As meninas o olhavam furiosas. Rosarinho disse que as orquestras eram mais bem dirigidas que há 50 anos, e Beba negou a seu pai todo o direito de diminuir a qualidade extraordinária do Maestro.

— Claro, claro — disse o Dr. Epifania. — Considero o Maestro genial esta noite. Que fogo, que arrebatamento! Eu mesmo fazia anos que não aplaudia tanto.

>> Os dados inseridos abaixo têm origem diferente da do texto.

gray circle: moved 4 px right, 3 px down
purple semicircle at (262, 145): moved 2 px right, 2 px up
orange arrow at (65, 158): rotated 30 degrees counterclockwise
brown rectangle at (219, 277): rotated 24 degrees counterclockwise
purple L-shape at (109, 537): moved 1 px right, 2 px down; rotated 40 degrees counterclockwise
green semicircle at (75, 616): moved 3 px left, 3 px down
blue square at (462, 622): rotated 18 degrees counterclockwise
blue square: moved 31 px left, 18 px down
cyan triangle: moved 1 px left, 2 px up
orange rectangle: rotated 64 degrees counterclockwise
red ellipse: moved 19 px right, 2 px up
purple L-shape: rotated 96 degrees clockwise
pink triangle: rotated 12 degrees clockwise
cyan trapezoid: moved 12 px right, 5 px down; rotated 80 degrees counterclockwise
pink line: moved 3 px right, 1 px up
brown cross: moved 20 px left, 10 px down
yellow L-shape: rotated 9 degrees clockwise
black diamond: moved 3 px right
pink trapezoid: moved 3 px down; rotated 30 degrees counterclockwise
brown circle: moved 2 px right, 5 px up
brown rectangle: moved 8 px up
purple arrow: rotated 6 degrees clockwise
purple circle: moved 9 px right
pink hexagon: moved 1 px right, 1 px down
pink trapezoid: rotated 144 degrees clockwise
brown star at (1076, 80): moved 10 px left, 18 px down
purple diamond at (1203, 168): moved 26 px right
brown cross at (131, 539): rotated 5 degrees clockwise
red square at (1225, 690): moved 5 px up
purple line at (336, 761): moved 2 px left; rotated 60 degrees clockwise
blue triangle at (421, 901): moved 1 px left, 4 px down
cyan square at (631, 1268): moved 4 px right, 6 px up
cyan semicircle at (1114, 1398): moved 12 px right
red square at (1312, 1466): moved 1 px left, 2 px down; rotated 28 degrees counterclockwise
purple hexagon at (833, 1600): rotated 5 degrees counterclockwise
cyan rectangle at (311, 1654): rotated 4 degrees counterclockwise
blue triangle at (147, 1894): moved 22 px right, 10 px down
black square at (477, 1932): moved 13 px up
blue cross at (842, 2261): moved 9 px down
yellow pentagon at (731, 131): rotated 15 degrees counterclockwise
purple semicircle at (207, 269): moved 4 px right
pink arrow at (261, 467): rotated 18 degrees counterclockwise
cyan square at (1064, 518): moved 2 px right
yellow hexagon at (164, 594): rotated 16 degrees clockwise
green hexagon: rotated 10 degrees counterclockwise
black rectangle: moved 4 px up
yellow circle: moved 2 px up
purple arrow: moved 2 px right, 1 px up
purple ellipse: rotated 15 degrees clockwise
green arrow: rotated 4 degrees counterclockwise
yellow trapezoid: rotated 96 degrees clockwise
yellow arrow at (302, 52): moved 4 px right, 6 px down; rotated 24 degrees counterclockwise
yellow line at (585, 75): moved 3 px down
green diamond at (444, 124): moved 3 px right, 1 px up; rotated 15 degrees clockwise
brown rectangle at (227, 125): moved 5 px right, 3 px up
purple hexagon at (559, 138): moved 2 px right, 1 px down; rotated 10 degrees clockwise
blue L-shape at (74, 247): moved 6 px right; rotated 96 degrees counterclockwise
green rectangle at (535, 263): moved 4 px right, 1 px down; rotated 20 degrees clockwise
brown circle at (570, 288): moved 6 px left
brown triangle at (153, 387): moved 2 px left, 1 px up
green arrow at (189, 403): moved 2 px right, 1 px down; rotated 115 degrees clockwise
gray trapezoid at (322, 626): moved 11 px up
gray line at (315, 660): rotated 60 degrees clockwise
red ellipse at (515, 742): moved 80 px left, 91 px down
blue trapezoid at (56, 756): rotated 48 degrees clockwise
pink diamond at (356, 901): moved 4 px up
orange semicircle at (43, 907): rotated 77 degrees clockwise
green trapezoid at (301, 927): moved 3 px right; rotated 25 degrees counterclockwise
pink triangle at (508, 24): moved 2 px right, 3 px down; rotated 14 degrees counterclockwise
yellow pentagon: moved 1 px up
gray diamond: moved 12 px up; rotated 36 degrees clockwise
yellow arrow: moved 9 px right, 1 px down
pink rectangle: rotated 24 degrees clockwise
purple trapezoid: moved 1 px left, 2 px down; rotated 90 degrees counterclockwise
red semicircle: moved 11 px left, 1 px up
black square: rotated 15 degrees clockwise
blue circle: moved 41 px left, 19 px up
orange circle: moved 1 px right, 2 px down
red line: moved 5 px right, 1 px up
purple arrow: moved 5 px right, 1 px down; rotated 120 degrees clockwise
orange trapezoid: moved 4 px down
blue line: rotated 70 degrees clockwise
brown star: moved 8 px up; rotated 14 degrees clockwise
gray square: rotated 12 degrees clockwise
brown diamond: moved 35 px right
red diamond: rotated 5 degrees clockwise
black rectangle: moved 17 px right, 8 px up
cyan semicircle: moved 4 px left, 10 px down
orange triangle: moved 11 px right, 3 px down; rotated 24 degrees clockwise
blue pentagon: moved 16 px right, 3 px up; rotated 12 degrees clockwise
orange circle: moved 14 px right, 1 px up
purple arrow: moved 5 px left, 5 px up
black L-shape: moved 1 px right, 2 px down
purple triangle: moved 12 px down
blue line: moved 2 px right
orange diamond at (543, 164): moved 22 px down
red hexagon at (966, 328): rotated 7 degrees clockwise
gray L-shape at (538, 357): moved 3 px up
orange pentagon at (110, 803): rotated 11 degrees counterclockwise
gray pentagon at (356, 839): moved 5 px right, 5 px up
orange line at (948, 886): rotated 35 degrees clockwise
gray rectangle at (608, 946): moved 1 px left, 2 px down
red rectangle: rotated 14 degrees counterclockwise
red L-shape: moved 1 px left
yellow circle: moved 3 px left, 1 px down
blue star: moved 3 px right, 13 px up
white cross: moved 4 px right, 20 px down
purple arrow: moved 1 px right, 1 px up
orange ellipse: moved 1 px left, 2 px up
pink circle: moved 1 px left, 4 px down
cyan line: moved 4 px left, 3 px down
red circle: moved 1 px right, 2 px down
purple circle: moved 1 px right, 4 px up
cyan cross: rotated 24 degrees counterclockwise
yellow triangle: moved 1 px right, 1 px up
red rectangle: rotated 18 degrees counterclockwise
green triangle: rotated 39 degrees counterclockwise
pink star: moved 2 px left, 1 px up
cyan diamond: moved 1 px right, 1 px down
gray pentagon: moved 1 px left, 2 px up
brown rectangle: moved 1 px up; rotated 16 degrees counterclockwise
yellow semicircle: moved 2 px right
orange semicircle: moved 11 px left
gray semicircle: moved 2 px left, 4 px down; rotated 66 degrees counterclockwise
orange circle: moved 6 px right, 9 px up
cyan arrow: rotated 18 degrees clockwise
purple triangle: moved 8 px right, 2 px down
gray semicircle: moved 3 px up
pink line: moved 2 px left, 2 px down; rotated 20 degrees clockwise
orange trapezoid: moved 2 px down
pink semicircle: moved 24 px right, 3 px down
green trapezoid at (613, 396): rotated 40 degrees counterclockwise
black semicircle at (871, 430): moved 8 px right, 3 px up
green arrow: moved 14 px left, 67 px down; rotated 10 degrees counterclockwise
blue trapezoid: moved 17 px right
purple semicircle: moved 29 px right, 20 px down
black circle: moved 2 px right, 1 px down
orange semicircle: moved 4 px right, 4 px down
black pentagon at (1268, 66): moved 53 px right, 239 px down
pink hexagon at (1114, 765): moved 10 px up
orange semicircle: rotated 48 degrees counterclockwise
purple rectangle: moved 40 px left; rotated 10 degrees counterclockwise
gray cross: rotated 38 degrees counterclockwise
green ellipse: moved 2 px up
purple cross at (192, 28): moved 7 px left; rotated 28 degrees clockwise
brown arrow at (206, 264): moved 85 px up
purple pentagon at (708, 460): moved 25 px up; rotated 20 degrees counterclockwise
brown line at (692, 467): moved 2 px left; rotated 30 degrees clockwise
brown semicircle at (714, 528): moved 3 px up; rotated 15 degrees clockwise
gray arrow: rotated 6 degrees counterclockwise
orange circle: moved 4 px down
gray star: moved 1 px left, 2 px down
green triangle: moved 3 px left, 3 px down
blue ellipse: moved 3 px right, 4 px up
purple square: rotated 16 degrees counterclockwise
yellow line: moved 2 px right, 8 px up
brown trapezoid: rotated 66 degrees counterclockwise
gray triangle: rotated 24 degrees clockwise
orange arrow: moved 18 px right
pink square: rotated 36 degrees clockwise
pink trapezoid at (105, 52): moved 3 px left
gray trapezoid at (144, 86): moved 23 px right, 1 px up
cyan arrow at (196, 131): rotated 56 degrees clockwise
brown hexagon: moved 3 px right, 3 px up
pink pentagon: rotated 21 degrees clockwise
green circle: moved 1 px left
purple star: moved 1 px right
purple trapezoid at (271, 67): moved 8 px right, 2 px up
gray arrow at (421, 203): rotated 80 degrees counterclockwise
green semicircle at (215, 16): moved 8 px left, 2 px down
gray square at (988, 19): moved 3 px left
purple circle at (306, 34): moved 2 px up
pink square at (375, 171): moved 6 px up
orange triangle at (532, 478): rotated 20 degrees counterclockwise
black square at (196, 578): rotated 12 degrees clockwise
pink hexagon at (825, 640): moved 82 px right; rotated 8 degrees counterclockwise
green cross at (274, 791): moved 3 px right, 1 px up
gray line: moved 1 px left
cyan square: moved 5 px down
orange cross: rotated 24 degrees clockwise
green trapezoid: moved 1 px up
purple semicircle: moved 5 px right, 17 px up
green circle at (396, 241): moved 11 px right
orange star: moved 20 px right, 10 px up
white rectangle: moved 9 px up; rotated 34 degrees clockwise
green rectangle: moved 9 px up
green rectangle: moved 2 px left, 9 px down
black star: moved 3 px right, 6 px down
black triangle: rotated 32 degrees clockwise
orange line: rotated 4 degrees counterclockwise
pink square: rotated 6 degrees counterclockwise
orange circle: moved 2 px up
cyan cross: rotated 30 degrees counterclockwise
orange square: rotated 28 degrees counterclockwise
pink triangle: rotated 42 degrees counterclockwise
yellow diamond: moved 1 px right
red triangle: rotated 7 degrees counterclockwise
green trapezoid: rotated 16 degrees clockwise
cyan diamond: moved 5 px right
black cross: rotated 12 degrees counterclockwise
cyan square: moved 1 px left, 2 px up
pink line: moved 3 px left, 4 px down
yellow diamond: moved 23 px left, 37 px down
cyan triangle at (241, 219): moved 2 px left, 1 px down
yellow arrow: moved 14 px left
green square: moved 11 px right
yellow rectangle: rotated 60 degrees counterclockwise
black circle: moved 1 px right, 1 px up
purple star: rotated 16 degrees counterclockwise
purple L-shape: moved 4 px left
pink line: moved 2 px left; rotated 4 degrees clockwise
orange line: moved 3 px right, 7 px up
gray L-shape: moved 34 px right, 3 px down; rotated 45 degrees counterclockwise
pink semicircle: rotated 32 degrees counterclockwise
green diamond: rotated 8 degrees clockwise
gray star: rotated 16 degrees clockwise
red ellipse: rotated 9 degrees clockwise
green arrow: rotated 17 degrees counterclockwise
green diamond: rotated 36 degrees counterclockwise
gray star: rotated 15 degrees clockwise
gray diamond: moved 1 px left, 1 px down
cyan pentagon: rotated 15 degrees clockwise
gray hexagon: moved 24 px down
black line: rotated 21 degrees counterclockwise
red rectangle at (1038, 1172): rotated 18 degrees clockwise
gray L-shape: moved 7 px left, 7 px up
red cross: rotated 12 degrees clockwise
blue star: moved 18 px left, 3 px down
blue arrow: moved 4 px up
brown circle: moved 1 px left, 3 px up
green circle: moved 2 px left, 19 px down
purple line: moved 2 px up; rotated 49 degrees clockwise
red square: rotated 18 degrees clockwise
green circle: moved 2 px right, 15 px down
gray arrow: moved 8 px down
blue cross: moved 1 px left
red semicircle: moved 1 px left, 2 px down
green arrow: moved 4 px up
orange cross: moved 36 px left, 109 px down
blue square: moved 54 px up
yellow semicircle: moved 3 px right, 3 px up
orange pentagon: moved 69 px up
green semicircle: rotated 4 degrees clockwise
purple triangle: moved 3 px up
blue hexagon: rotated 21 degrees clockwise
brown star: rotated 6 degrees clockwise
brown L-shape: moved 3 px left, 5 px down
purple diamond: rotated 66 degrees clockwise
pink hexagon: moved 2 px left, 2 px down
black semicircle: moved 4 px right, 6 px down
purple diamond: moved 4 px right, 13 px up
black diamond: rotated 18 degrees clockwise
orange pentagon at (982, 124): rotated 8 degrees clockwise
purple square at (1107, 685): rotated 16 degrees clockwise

E me mostrou duas mãos com as quais poderia ter dito que terminava de esmagar uma beterraba. O curioso é que até esse momento eu tivera uma impressão contrária, e me parecia que o Maestro estava em uma dessas noites em que o incomoda o fígado e ele opta por um estilo enxuto e direto, sem se dar muito. Mas eu devia ser o único que pensava assim, porque Caio Rodrigues quase pulou no meu pescoço ao me encontrar, e me disse que o Don Juan estivera espetacular e que o Maestro era um regente fantástico.

— Você não viu aquele momento do scherzo de Mendelssohn, quando parece que em vez de uma orquestra a gente ouve sussurros de duendes?

— Na verdade — respondi — primeiro teria que saber como são as vozes dos duendes.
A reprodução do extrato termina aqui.